Como uma de suas iniciativas inspiradas em Mário Covas, o novo prefeito de São Paulo convidou a população a participar do programa “Adote uma Praça”. O objetivo é subir de 400 para 5 mil áreas verdes da cidade conservadas por parceiros, entre pessoas físicas e jurídicas.

O convite ocorreu na Praça Adolpho Bloch, Zona Sul, onde foi a vez de Doria ser fotografado como jardineiro. O local, antes cercado com grades, foi adotado pela empresa Farah Service e reaberto para a população, com equipamentos novos e iluminação da praça substituída por lâmpadas de LED.

Entrevista para a Revista VOTO

Entre um e outro lançamento, João Doria respondeu a perguntas formuladas pela VOTO. Com concisão, expôs três obsessões: eficiência, inovação e transparência. E fez uma escassa concessão à retórica, ao buscar “a gestão da cidade para a maioria silenciosa, e não para a minoria ruidosa”. A frase explica por que ele foi eleito e por que esperar ainda muito barulho na repercussão a suas medidas.

Acompanhe a seguir um retrato do primeiro mês do novo prefeito paulistano, em seu ofício de transportar o aprendizado na iniciativa privada para a gestão pública.

Na eleição, o seu principal oponente, assim como o seu principal aliado, foi o eleitor farto de políticos. A soma de abstenções e votos de protesto chega a superar a sua própria votação. E sua vitória é explicada em parte por ser o “antipolítico”. Para uma próxima eleição, o Sr. passa a ser um político que já teve mandato. Como resgatar esse eleitor para voltar a confiar em políticos?

Cumprindo a obrigação do servidor público.
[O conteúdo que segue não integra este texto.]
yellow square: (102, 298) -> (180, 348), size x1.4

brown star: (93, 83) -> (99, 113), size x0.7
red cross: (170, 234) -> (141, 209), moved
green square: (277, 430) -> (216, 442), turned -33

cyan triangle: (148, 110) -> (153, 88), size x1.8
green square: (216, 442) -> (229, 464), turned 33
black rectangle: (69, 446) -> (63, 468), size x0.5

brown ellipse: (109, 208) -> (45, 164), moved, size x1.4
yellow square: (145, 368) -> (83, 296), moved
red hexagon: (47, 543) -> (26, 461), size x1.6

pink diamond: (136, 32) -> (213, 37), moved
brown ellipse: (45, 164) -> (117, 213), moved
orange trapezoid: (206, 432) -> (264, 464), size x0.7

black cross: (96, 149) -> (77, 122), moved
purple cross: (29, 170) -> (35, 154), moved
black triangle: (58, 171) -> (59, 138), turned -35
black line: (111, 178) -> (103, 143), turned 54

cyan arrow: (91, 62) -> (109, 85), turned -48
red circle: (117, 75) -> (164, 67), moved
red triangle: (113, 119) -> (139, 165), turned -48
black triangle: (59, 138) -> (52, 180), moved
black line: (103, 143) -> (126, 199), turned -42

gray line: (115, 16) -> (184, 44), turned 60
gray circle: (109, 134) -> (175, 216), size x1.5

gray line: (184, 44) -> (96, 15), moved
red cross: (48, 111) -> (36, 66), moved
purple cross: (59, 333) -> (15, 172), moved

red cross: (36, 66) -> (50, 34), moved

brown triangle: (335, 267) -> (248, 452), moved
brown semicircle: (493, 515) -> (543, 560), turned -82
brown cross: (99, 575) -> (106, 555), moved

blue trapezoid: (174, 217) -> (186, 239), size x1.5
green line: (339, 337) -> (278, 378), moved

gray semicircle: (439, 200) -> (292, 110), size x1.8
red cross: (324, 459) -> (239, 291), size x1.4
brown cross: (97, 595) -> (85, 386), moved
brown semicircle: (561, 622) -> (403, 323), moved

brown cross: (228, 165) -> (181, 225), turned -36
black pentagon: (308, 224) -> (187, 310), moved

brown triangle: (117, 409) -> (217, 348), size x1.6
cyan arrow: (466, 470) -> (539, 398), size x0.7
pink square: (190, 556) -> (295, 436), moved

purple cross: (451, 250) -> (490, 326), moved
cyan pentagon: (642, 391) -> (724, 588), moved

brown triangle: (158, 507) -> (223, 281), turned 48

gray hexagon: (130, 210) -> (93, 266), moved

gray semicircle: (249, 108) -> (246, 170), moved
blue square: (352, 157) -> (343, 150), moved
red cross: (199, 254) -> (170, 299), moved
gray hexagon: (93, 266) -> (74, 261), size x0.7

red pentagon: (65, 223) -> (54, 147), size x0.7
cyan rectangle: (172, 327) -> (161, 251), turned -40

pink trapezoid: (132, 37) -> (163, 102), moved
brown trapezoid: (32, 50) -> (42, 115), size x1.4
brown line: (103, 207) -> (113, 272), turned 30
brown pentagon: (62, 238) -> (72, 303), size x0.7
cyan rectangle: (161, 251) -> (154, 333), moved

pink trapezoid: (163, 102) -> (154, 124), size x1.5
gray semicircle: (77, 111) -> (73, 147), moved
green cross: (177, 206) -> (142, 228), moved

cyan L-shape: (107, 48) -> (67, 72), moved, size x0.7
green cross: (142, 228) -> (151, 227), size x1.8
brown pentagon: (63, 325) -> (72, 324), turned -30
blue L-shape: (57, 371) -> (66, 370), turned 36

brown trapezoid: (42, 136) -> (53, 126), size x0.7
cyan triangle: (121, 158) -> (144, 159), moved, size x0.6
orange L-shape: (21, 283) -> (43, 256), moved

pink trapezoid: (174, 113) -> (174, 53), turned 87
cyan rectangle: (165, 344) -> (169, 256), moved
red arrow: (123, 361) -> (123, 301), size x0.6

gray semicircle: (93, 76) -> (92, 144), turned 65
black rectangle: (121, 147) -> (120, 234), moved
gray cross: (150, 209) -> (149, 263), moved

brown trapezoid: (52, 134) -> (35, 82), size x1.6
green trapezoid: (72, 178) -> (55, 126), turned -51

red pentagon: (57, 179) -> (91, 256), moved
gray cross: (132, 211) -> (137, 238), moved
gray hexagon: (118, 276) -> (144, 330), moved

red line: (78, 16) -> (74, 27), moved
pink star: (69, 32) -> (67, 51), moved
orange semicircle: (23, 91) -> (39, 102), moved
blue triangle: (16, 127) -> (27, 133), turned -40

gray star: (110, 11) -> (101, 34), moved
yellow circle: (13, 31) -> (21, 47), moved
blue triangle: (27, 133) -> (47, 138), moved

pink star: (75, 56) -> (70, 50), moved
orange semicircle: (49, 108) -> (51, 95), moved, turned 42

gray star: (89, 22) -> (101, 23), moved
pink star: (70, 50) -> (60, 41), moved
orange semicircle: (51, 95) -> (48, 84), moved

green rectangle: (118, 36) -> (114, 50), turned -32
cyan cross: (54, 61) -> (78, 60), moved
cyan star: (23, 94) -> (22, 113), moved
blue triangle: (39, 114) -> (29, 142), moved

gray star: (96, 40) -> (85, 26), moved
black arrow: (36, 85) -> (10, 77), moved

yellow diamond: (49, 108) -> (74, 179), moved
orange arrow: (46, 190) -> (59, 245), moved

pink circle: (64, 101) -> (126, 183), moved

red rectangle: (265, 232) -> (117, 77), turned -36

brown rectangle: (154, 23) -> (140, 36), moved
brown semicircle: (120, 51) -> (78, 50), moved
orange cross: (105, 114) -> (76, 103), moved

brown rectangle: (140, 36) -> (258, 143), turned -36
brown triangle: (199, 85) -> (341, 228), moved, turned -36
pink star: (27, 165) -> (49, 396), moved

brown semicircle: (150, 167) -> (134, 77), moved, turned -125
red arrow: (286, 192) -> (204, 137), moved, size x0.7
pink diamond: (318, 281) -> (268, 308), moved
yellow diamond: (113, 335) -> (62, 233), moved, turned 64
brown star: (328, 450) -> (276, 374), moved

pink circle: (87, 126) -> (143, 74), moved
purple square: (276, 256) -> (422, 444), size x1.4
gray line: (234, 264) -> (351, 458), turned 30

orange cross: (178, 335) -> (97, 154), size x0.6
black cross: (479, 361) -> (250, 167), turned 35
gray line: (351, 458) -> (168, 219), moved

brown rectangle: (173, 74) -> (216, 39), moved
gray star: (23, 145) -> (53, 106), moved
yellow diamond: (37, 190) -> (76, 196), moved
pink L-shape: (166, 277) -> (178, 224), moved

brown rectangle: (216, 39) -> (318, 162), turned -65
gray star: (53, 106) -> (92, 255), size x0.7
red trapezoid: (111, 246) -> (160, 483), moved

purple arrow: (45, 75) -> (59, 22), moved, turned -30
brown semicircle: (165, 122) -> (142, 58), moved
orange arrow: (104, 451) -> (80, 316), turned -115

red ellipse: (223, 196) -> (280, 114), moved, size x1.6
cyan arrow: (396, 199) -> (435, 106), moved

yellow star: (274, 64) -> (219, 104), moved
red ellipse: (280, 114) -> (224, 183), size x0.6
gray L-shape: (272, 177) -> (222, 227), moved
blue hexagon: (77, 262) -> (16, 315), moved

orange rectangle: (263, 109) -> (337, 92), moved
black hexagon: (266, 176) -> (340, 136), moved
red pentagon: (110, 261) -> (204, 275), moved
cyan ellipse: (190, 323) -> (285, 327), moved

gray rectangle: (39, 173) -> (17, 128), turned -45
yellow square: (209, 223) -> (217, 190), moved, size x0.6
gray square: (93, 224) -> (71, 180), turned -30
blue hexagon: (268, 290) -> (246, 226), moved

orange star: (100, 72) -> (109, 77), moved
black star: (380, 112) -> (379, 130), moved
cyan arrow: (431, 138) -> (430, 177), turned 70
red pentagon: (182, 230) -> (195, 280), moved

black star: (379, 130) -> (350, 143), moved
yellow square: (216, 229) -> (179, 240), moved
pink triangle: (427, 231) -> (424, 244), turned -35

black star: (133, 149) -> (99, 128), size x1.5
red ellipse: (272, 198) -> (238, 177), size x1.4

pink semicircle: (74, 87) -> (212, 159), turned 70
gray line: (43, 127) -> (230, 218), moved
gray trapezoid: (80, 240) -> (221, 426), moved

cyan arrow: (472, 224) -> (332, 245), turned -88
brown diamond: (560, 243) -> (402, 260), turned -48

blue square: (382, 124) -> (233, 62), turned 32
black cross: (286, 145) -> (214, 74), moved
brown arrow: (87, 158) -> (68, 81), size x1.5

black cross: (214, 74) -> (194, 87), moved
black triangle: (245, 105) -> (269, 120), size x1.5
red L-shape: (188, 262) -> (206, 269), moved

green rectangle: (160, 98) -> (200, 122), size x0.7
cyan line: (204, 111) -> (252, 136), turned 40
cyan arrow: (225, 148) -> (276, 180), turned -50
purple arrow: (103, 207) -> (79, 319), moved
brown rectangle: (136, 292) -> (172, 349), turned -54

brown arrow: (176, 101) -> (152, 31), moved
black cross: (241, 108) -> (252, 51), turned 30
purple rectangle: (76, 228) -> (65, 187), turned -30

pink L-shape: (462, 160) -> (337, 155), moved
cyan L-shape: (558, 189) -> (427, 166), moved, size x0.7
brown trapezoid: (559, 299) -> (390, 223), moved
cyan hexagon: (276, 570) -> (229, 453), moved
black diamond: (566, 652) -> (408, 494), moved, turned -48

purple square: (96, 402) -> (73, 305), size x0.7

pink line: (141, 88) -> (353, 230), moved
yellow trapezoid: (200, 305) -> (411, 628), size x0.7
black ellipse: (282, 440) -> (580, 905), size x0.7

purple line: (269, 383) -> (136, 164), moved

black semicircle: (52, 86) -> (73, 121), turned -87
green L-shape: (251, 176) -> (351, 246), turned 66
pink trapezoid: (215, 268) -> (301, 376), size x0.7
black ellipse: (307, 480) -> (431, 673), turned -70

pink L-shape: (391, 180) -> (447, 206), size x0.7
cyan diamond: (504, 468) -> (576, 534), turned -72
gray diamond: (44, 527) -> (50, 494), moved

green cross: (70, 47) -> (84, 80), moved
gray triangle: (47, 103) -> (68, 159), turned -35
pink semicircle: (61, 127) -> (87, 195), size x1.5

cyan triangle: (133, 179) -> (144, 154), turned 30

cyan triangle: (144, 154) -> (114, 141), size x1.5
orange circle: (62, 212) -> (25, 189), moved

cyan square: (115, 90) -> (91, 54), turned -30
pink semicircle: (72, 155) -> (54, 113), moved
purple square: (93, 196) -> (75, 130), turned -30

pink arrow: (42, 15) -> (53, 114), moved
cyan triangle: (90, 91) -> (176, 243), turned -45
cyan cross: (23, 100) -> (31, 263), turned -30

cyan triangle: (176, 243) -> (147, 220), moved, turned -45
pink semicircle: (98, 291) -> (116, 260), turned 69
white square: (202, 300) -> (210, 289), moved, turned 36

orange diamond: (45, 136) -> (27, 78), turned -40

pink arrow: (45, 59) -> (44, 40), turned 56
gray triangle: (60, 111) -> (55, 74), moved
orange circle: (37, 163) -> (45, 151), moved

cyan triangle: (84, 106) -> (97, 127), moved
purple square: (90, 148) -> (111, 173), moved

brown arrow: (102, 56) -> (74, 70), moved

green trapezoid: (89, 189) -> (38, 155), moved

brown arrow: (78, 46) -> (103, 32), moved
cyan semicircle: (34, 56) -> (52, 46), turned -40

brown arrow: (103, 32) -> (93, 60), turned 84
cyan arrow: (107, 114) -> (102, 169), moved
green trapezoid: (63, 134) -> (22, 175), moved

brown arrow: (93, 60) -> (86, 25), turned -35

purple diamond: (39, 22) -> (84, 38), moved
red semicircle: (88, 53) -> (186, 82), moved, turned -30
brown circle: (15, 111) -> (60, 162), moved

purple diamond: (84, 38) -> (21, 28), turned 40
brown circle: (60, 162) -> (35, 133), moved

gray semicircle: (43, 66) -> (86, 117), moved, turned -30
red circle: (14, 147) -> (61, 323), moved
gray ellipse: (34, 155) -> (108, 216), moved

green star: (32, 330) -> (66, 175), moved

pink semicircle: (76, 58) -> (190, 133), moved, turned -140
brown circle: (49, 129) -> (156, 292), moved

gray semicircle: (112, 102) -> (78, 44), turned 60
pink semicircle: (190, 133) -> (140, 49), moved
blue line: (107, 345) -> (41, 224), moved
Fazendo com que ele realize aquilo que representa o real interesse da população, de maneira honesta e transparente.

Soluções, como a parceria com os hospitais privados de São Paulo, foram a primeira mostra ousadia e inovação. Como o Sr. avalia a reação a elas e o que vem mais?

Fazer gestão com inovação, com transformação, saindo do lugar-comum e buscando soluções que sejam viáveis, sejam possíveis, sejam adequadas para a população e ao menor custo para o erário público.

Se a cidade de São Paulo fosse uma empresa, o Sr. diria que a principal conquista buscada no primeiro ano do business plan é…

Agir com eficiência, transparência, inovação e sempre a serviço da população mais humilde e mais pobre da cidade.

Quais são os desafios de adaptação de um gestor bem-sucedido na iniciativa privada que busca ser eficiente também na administração pública?

É o desafio de fazer gestão correta, fazer a gestão atendendo a prioridades e fazendo o que precisa ser feito. Sobretudo, fazer a gestão da cidade para a maioria silenciosa, e não para a minoria ruidosa.

A educação no Brasil, seja pública ou privada, é na média muito abaixo do desejável para um país que ambiciona se desenvolver. Qual será a sua contribuição para corrigir essa deficiência?

A contribuição de ser um gestor eficiente, correto. Fazer na principal cidade do país uma gestão que atenda às carências da cidade em saúde, educação, habitação, mobilidade urbana, inovação e geração de empregos e oportunidades. Se fizermos isto em São Paulo, será uma contribuição importante não apenas para a cidade mas para o país.